Scrotal urethrostomy: A permanent scrotal urethrostomy is performed in dogs when calculi or obstructions cannot be removed or because of stricture formation or calculus recurrence. The testicles and scrotum are excised and, if possible, the urethra is catheterized to assist identification and incision. The retractor penis is elevated and retracted, and a midline, 3-4 cm urethral incision is made. The urethral mucosa is sutured to the skin using fine monofilament nonabsorbable suture. Postoperatively sedation and physical restraint help limit self traumatization and hemorrhage. Complications include hemorrhage (72%) and stricture. Hemorrhage is seen especially during urination or excitation and lasts an average of 4.2 days; it often resolves after sedation or suture removal.
Perineal urethrostomy: Perineal urethrostomy is the surgical treatment of choice for unresolved, or frequent recurrence of, urethral obstruction in male cats. A pursestring suture placed in the anocutaneous junction helps prevent contamination of the surgical area. An elliptical incision is made around the scrotum and prepuce, and the penis is bluntly dissected to the level of the bulbourethral glands. The ischiocavernosus muscles and penile ligament must be transected to completely free the penis from its pelvic attachments. Minimal dorsal dissection should be performed, and ventral dissection should not extend cranial to the brim of the pubis. The retractor penis muscle is excised and the urethra is incised on its midline with iris scissors to the level of the bulbourethral glands. The final urethral diameter should be large enough to permit insertion of hemostats to their boxlocks. Urethral mucosa is sutured to skin with fine absorbable or nonabsorbable suture and the distal penis is ligated and amputated. Postoperative complications include stricture, hemorrhage, dysuria, self mutilation, dehiscence, tissue necrosis from urine leakage, and cystitis. Stricture is prevented by performing adequate dissection, avoiding urethral catheterization after surgery, and preventing postoperative traumatization (Elizabethan collar on the cat and shredded paper in litter box). Urine leakage is prevented by careful placement of proximal and distal sutures. Incontinence may occur if pelvic nerves are damaged during dissection. Bacterial cystitis is seen in 22-26% of cats with underlying uropathy after PU.

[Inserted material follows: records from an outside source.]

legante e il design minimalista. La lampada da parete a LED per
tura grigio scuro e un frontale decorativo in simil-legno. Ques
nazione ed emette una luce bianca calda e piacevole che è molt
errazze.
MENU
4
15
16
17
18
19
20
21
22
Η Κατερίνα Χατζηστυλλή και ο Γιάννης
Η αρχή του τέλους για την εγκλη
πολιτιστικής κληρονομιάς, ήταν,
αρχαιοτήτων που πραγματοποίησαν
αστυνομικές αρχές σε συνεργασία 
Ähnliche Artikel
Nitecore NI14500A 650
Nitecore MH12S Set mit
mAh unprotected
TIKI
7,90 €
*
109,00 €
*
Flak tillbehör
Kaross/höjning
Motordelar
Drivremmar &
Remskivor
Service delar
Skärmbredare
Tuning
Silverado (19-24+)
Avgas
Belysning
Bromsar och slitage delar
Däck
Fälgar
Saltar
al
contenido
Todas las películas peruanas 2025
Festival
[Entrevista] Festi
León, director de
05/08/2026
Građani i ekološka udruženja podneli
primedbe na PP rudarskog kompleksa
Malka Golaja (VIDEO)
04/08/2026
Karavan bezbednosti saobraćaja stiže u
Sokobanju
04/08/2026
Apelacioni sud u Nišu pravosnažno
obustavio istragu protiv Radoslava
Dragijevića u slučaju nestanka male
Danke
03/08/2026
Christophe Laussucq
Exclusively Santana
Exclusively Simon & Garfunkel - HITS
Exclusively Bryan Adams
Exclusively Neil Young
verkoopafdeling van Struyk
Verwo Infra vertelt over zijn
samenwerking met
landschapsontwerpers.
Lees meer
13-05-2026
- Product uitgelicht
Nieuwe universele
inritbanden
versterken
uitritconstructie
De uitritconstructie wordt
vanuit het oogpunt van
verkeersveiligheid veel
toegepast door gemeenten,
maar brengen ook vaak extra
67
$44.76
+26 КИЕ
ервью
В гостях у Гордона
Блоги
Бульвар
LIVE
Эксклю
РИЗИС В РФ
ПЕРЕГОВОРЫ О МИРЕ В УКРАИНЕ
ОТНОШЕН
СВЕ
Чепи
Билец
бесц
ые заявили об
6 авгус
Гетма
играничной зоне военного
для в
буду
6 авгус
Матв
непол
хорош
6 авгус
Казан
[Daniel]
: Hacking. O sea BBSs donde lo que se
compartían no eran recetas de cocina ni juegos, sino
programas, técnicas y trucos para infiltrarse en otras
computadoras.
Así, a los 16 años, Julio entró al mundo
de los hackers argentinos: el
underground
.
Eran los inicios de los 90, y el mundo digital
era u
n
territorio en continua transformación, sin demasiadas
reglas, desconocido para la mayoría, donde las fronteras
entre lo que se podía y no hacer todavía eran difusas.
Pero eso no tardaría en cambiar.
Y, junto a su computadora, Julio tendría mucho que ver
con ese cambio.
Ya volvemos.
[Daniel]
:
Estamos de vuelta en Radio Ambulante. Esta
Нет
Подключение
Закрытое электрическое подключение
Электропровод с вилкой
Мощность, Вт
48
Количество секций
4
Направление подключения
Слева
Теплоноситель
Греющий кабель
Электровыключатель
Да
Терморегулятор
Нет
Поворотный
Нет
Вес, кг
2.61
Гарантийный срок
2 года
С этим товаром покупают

Urethral trauma: Urethral avulsions and ruptures are seen in 9% of dogs with pelvic trauma. Trauma may also occur secondary to compression injuries or urolithiasis. Urine leakage into subcutaneous tissues results in tissue necrosis; leakage into the abdomen results in uremia, hyperkalemia, dehydration, and abdominal distention. Rupture is treated with primary repair over an indwelling catheter, which remains in place for 3 to 7 days. More strictures are seen if trauma if ruptures are treated with indwelling catheterization without primary repair of a rupture, or primary repair without indwelling catheterization. Indwelling urethral catheters can damage urethral epithelium. Repair should be delayed if severe tissue trauma is present; urinary diversion will be necessary to maintain the animal until surgery and to prevent delayed healing from urine leakage after surgery. If incomplete urethral rupture has occurred and a segment of mucosa bridges the defect, a urethral catheter may be placed to splint the area until healing and regeneration occur. Stricture formation occurs if no mucosal bridge is present.